(Problem details) Restate, in full and unchanged, the entries that follow, but not their pictures.

(The data)
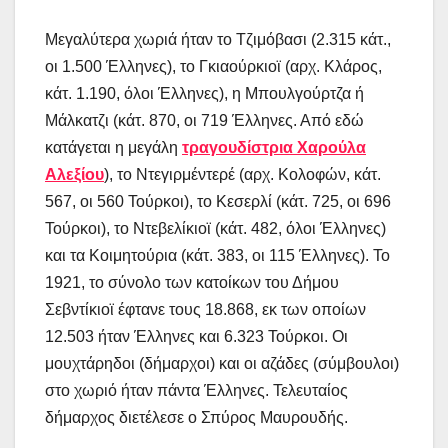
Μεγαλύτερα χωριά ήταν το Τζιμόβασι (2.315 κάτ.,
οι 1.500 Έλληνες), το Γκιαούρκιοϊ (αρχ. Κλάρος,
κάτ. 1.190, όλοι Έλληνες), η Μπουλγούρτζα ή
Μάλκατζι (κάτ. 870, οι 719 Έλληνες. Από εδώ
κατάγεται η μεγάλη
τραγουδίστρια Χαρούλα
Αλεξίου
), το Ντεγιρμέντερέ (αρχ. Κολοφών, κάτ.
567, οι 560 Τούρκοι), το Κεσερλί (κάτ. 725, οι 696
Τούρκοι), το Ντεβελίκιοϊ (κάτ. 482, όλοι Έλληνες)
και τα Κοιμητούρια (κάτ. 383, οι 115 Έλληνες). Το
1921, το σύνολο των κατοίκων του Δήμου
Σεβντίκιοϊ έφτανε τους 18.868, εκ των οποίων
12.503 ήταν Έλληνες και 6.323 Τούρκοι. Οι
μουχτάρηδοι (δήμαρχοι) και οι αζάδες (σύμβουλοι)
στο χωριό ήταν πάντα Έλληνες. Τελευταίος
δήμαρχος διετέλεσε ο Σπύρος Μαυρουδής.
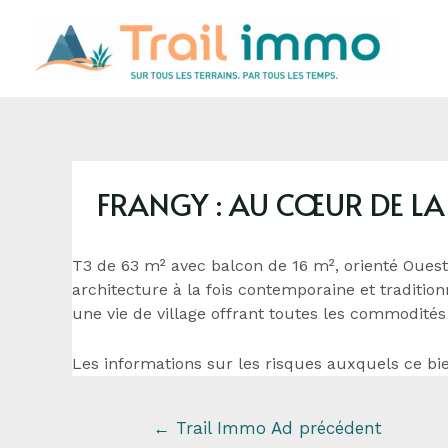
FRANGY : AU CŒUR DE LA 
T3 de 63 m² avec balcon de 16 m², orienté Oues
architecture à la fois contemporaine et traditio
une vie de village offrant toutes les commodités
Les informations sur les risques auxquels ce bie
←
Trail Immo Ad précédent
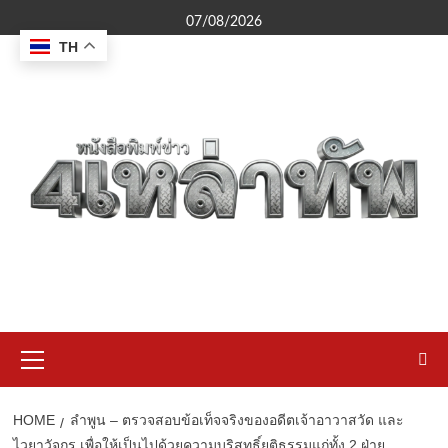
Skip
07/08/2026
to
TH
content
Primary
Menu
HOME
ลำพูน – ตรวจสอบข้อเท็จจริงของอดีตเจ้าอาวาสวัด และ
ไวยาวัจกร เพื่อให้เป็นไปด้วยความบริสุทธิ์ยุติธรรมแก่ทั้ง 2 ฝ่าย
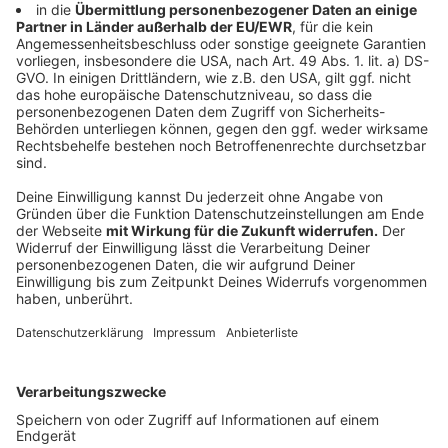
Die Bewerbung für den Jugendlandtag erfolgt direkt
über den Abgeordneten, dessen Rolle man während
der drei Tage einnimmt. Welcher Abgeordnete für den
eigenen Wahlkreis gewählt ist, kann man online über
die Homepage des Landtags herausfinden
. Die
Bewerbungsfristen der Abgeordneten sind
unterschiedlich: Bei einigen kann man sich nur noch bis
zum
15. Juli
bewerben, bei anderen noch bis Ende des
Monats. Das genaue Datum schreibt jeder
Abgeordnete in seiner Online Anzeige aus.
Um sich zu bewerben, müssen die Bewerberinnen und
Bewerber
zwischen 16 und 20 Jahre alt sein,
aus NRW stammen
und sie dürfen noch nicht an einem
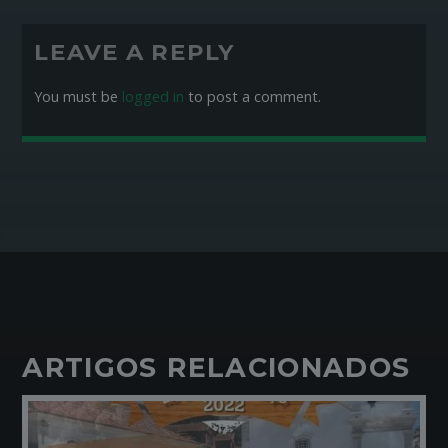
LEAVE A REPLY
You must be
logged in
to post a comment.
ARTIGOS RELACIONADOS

(Exercise solution)
Μεγαλύτερα χωριά ήταν το Τζιμόβασι (2.315 κάτ.,
οι 1.500 Έλληνες), το Γκιαούρκιοϊ (αρχ. Κλάρος,
κάτ. 1.190, όλοι Έλληνες), η Μπουλγούρτζα ή
Μάλκατζι (κάτ. 870, οι 719 Έλληνες. Από εδώ
κατάγεται η μεγάλη
τραγουδίστρια Χαρούλα
Αλεξίου
), το Ντεγιρμέντερέ (αρχ. Κολοφών, κάτ.
567, οι 560 Τούρκοι), το Κεσερλί (κάτ. 725, οι 696
Τούρκοι), το Ντεβελίκιοϊ (κάτ. 482, όλοι Έλληνες)
και τα Κοιμητούρια (κάτ. 383, οι 115 Έλληνες). Το
1921, το σύνολο των κατοίκων του Δήμου
Σεβντίκιοϊ έφτανε τους 18.868, εκ των οποίων
12.503 ήταν Έλληνες και 6.323 Τούρκοι. Οι
μουχτάρηδοι (δήμαρχοι) και οι αζάδες (σύμβουλοι)
στο χωριό ήταν πάντα Έλληνες. Τελευταίος
δήμαρχος διετέλεσε ο Σπύρος Μαυρουδής.
FRANGY : AU CŒUR DE LA 
T3 de 63 m² avec balcon de 16 m², orienté Oues
architecture à la fois contemporaine et traditio
une vie de village offrant toutes les commodités
Les informations sur les risques auxquels ce bie
←
Trail Immo Ad précédent
Skip
07/08/2026
to
TH
content
Primary
Menu
HOME
ลำพูน – ตรวจสอบข้อเท็จจริงของอดีตเจ้าอาวาสวัด และ
ไวยาวัจกร เพื่อให้เป็นไปด้วยความบริสุทธิ์ยุติธรรมแก่ทั้ง 2 ฝ่าย
Die Bewerbung für den Jugendlandtag erfolgt direkt
über den Abgeordneten, dessen Rolle man während
der drei Tage einnimmt. Welcher Abgeordnete für den
eigenen Wahlkreis gewählt ist, kann man online über
die Homepage des Landtags herausfinden
. Die
Bewerbungsfristen der Abgeordneten sind
unterschiedlich: Bei einigen kann man sich nur noch bis
zum
15. Juli
bewerben, bei anderen noch bis Ende des
Monats. Das genaue Datum schreibt jeder
Abgeordnete in seiner Online Anzeige aus.
Um sich zu bewerben, müssen die Bewerberinnen und
Bewerber
zwischen 16 und 20 Jahre alt sein,
aus NRW stammen
und sie dürfen noch nicht an einem
LEAVE A REPLY
You must be
logged in
to post a comment.
ARTIGOS RELACIONADOS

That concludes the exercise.